Dass Rechtsextremismus nicht nur ein Problem vergessener Regionen und vergessener Menschen ist, davon kann Renate Sommer erzählen. Astrid Geisler und Christoph Schultheiss haben bei ihrer Tour quer durch Deutschland die Mutter eines jungen Neonazis in einer bayrischen Kleinstadt besucht. Die Sommers scheinen gegen das braune Gift erst mal gut geimpft zu sein. Der Vater hat sich zu einem selbständigen und erfolgreichen Maschinenbauer hochgearbeitet mit einem weltweiten
Kundenstamm. Der ältere Sohn studiert in England. Wenn Simon, der jüngste, ausländische Geschäftsfreunde des Vaters oder die
indischstämmige Freundin seines Bruders mit erlesener Höflichkeit
behandelte, dann glomm immer wieder Hoffnung, sein Abdriften in die Faschoszene, sei falschen Freunden oder der Pubertät geschuldet. Simon landete schliesslich wegen Brandstiftung im Knast. Heute blickt Renate Sommer mit Verbitterung zurück, wie Jugendamt und Polizei Simons Nazikarriere als altersbedingte Auflehnung gegen das Elternhaus, die sich von selbst wieder legen würde, schönredeten.

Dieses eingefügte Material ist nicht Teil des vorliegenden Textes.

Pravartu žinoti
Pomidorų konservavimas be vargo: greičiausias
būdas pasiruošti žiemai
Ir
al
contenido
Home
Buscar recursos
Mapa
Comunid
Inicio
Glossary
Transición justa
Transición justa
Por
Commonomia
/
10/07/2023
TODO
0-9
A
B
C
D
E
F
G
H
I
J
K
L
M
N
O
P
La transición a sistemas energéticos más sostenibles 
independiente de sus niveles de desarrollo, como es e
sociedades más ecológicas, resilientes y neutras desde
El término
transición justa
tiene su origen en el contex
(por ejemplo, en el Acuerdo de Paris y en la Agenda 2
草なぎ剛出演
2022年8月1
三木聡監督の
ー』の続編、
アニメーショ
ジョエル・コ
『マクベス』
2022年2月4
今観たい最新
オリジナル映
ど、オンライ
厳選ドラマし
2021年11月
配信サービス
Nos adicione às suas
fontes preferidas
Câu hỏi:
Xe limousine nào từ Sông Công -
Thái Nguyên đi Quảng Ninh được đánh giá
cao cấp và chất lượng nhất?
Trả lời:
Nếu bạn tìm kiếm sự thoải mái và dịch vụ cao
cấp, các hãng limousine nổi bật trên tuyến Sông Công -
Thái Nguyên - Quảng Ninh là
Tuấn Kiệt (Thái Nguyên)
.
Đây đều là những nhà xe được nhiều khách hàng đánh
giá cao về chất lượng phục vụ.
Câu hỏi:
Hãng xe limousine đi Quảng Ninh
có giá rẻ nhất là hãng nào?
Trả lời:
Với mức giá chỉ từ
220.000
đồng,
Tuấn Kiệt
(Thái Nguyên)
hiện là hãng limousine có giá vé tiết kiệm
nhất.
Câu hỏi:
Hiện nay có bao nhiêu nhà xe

Die Erfolge der Klassenkameraden in den Niederlanden und der Schweiz locken. So versucht eine schwarzbraune Truppe von enttäuschten Rechtskonservativen bis zu Neonazis mit Islamfeindlichkeit zu punkten. Als Zentralorgan und Klammer fungiert dabei der Webblog „Politically Incorrect“ (PI). Er gehört zu den am häufigsten aufgerufenen politischen Seiten Deutschlands. Wie sein Erbfeind, der türkische Ramschladen um die
Ecke, hat PI so ziemlich alles im Angebot: Den gut situierten
Lodenmantel, der sein Abitur Gassi führt und um die letzten Werte des christlich-abendländischen Kulturkreises ringt und ein paar Mausklicks weiter den Amoklauf des anonymen Mobs.

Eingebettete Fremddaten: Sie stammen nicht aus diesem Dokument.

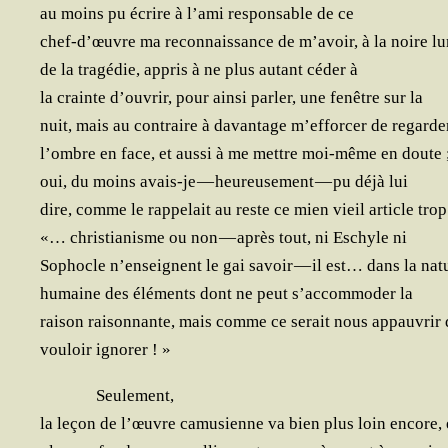
au moins pu écrire à l’a­mi res­pon­sable de ce
chef-d’œuvre ma recon­nais­sance de m’a­voir, à la noire l
de la tra­gé­die, appris à ne plus autant céder à
la crainte d’ou­vrir, pour ain­si par­ler, une fenêtre sur la
nuit, mais au contraire à davan­tage m’ef­for­cer de regarde
l’ombre en face, et aus­si à me mettre moi-même en doute 
oui, du moins avais-je — heu­reu­se­ment — pu déjà lui
dire, comme le rap­pe­lait au reste ce mien vieil article trop
«… chris­tia­nisme ou non — après tout, ni Eschyle ni
Sophocle n’en­seignent le gai savoir — il est… dans la nat
humaine des élé­ments dont ne peut s’ac­com­mo­der la
rai­son rai­son­nante, mais comme ce serait nous appau­vrir 
vou­loir ignorer ! »
Seule­ment,
la leçon de l’œuvre camu­sienne va bien plus loin encore, 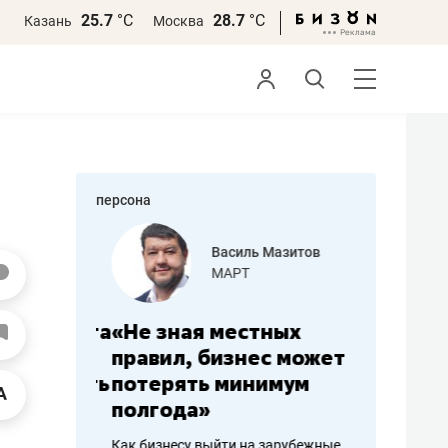
25.7
°С
28.7
°С
Казань
Москва
персона
еменова
Василь Мазитов
»
МАРТ
а: работа
«Не зная местных
«Мне лу
ечься
правил, бизнес может
не зара
вствовать
потерять минимум
чем пот
полгода»
репутац
пошиву
Как бизнесу выйти на зарубежные
Владелец от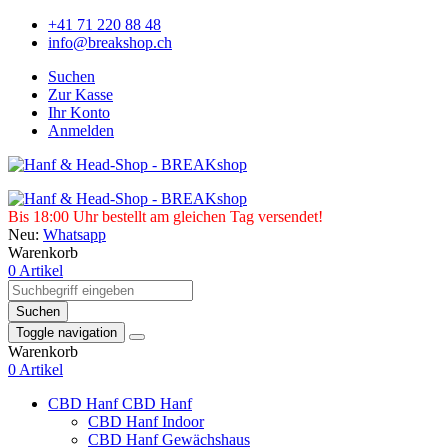
+41 71 220 88 48
info@breakshop.ch
Suchen
Zur Kasse
Ihr Konto
Anmelden
Bis 18:00 Uhr bestellt am gleichen Tag versendet!
Neu:
Whatsapp
Warenkorb
0 Artikel
Suchen
Toggle navigation
Warenkorb
0 Artikel
CBD Hanf
CBD Hanf
CBD Hanf Indoor
CBD Hanf Gewächshaus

Geisler und Schultheis bestechen mit einer neuen Arbeitsweise. Sie
reisten dorthin, wo der Skandal war, wo es noch vor kurzem von
Mikrophonen und Kameras nur so wimmelte. Die Gemeinde Halberstadt fiel unangenehm auf, als der Liedermacher Konstantin Wecker nach NPD-Drohungen ein Konzert absagen musste, als Schauspieler nach Vorstellungsende brutal überfallen wurden. Jetzt hat sich die Aufregung gelegt, jetzt ist die Justiz in bester Tradition wieder auf dem rechten Auge blind, jetzt ist der braune Trott eingezogen und ein Gericht tut rechtsextreme Gewalttaten als „jugendtypische Verfehlung“ ab. Etwas weiter westlich von Halberstadt sonnte sich Delmenhorst bundesweit im
Erfolg, den Ankauf eines Hotels durch den nazistischen Anwalt Jürgen Rieger verhindert zu haben. Heute ist Delmenhorst eine Hochburg neofaschistischer Aktivitäten in Niedersachsen, was wiederum der Presse vollkommen egal ist. Die beiden Autoren hecheln also nicht dem provozierten Skandal und dem geplanten Tabubruch der Nazis hinterher, sondern registrieren ruhig und gelassen den ganz gewöhnlichen Faschismus. „Denn das Extreme lässt sich leicht stigmatisieren, das Alltägliche hingegen kaum bekämpfen“. Die Rechte ist wesentlich präsenter, als es uns die Zeitung n glaubhaft machen will. Und so hat sich der freundlich grüssende Rassist von nebenan „cool“ und „trendig“ in der Mitte der Gesellschaft bequem gemacht.


Astrid Geisler und Christoph Schultheis: „Heile Welten“. Rechter Alltag in Deutschland - Carl Hanser Verlag, München 2011. 224 S., br., 15,90 €.